Technical Abstract: The enteric chicken astrovirus (CAstV) and avian nephritis virus (ANV) are the type species of the genus Avastrovirus (AAstV; Astroviridae family), capable of causing considerable production losses in poultry. Using next-generation sequencing of a cloacal swab from a backyard chicken in Tanzania, we assembled genome sequences of ANV and CAstV (6918 nt and 7318 nt in length,respectively, excluding poly(A) tails, which have a typical AAstV genome architecture (50-UTRORF1a-ORF1b-ORF2-‘3-UTR). They are most similar to strains ck/ANV/BR/RS/6R/15 (82.72%) and ck/CAstV/PL/G059/14 (82.23%), respectively.

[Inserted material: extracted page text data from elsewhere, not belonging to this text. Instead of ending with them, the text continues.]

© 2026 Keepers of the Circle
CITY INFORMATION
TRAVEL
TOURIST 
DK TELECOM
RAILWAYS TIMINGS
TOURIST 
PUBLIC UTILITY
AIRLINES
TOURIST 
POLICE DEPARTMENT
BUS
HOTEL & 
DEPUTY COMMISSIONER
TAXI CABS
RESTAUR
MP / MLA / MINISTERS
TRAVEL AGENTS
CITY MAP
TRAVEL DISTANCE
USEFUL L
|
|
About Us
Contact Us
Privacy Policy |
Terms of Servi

Phylogenetic and sequence analyses of the genomes and the three open reading frames(ORFs) grouped the Tanzanian ANV and CAstV strains with Eurasian ANV-5 and CAstV-Aii viruses, respectively. Compared to other AAstVs, the Tanzanian strains have numerous amino acid variations (substitutions, insertions and deletions) in the spike region of the capsid protein. Furthermore, CAstV-A has a 4018 nt recombinant fragment in the ORF1a/1b genomic region, predicted to be from Eurasian CAstV-Bi and Bvi parental strains. These data should inform future epidemiological studies and options for AAstV diagnostics and vaccines.